Exercise goal> Your answer should be each line of the entries that contains the word "Comunicati", copied in full.

Saved data entries:
************

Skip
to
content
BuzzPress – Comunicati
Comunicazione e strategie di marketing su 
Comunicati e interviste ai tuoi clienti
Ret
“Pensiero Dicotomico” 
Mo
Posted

************

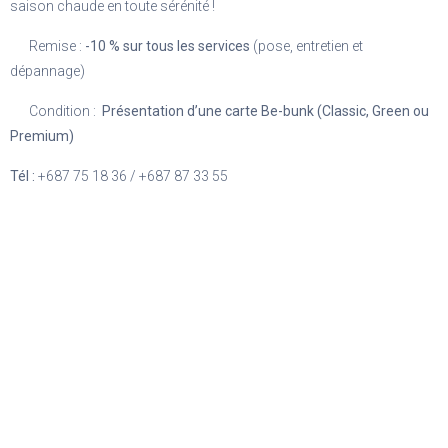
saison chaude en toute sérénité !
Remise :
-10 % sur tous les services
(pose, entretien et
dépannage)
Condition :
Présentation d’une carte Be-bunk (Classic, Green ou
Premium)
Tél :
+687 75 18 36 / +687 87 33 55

************

Response for this exercise>
BuzzPress – Comunicati
Comunicati e interviste ai tuoi clienti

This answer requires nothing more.